Nell’uso delle telecamere, molti registi (più in Italia che in Europa) non riescono più a rappresentare coerentemente la posizione dei giocatori in campo a causa dell’uso delle camere in controcampo.
Non ci riescono o sottovalutano il problema o non se ne curano.
Io credo nella “molteplicità dei punti di vista”: la considero il terzo principio della televisione. La tv ti permette di vedere un avvenimento distante da te (1°) nel momento stesso in cui avviene (2°) e da più punti di vista (3°). Quindi, la molteplicità dei punti di vista è una ricchezza della televisione (così come lo è la possibilità di ri-vedere l’azione con il replay e di analizzarla con il rallenti, attraverso una nota operazione che avviene sull’asse del tempo).
Allora dov’è il problema? E’ nella realizzazione degli spazi del campo. Per esempio, il problema nasce quando, con una camera sul fronte opposto:

  • colloco il rilancio del portiere dal lato e dalla porta destra, mentre sul fronte di ripresa l’ho sempre visto a sinistra;
  • dopo un gol convalidato, vedo l’arbitro dirigersi verso la porta invece che a centro campo;
  • dopo un’azione in porta, vedo un giocatore che va verso il centro campo e un secondo verso la porta, mentre nella realtà stanno procedendo entrambi nella stessa direzione;
  • prima di un tiro di punizione con barriera, mi accorgo che il portiere sta dando indicazioni in direzione diversa da dove è sistemata la barriera;
  • quando con una sky-cam vado a vedere il tiro dal corner a destra del campo mentre sta avvenendo a sinistra…

e così via, in decine e decine di casi, sbagliando sostanzialmente la rappresentazione dello spazio nel campo.

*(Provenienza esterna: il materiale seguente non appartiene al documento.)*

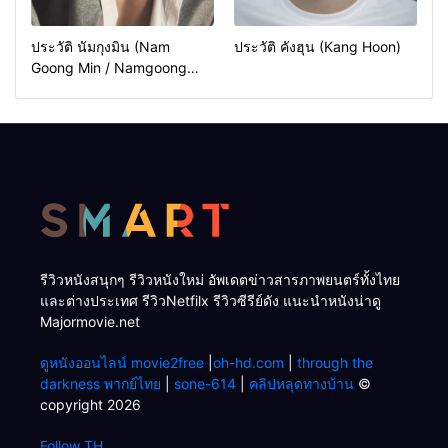
ประวัติ นัมกุงมิน (Nam
ประวัติ คังฮุน (Kang Hoon)
Goong Min / Namgoong
Min)
รีวิวหนังสนุกๆ รีวิวหนังใหม่ อัพเดตข่าวสารภาพยนตร์ทั้งไทย
และต่างประเทศ รีวิวNetfilx รีวิวซีรีย์ดัง แนะนำหนังน่าดู
Majormovie.net
ดูหนังออนไลน์ movie2free
|
oh-hd.com
|
through the
darkness พากย์ไทย
|
sone-614
|
คลิปหลุดทางบ้าน
©
copyright 2026
Follow TH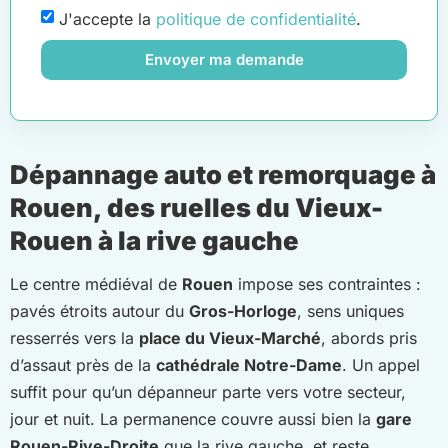
J'accepte la
politique de confidentialité
.
Envoyer ma demande
Dépannage auto et remorquage à
Rouen, des ruelles du Vieux-
Rouen à la rive gauche
Le centre médiéval de
Rouen
impose ses contraintes :
pavés étroits autour du
Gros-Horloge
, sens uniques
resserrés vers la
place du Vieux-Marché
, abords pris
d’assaut près de la
cathédrale Notre-Dame
. Un appel
suffit pour qu’un dépanneur parte vers votre secteur,
jour et nuit. La permanence couvre aussi bien la
gare
Rouen-Rive-Droite
que la rive gauche, et reste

Mi ha obiettato un collega: “Ma io lo so che ho capovolto il campo?” Peggio! Il capovolgimento di campo è un errore non solo nella esecuzione tecnica ma anche nella concezione dello spazio! E la seconda confusione è peggiore della prima! Con la prima non riesci a costruire lo spazio del campo di gioco, con la seconda non ne hai la concezione o ritieni che non sia importante.
Su questa seconda ipotesi un altro collega considera: “Ma la gente di accorge di questa sofisticazione!
Chiedetelo ai telespettatori. Per quanto ne so, quando il portiere che ho sempre visto a destra batte il rilancio da sinistra, quando l’arbitro dopo il gol va verso la porta invece che a centro campo, quando il corner viene battuto sull’area di casa invece che in quella dell’avversario... al telespettatore un certo fastidio gli prende.
Se non altro il sospetto di essere preso in giro.

 

P.S. Che bel tema sarebbe questo se fosse possibile affrontarlo scientificamente! La natura “simbolica” o “realistica” delle immagini è un tema intrigante. Io credo (seguo il “semiologo dilettante” Pasolini) che la radice del segno immagine sia la realtà e lo sia ancor di più nel caso delle immagini di un evento di attualità, com’è nel nostro caso. Poi può succedere che la realtà assuma valore simbolico e quindi che la sua immagine o la sua costruzione per immagini diventi simbolica.
Faccio un’altra ipotesi: posso anche ritenere che l’intera rappresentazione televisiva della partita si possa intendere come “immaginaria”, nel senso che non stiamo parlando della esperienza diretta della partita allo stadio bensì della sua rappresentazione televisiva. (Il titolo, non mio, del mio primo saggio sul calcio è “La partita immaginaria”, proprio perché parlavo della partita televisiva e non di quella reale!)
Secondo questa ipotesi, anche lo spazio è “immaginario” e questo potrebbe indurmi ad una sua ricostruzione “immaginaria” ma… ritengo che il vincolo delle immagini con la realtà non si possa scindere, se non a scapito di una generale perdita di senso.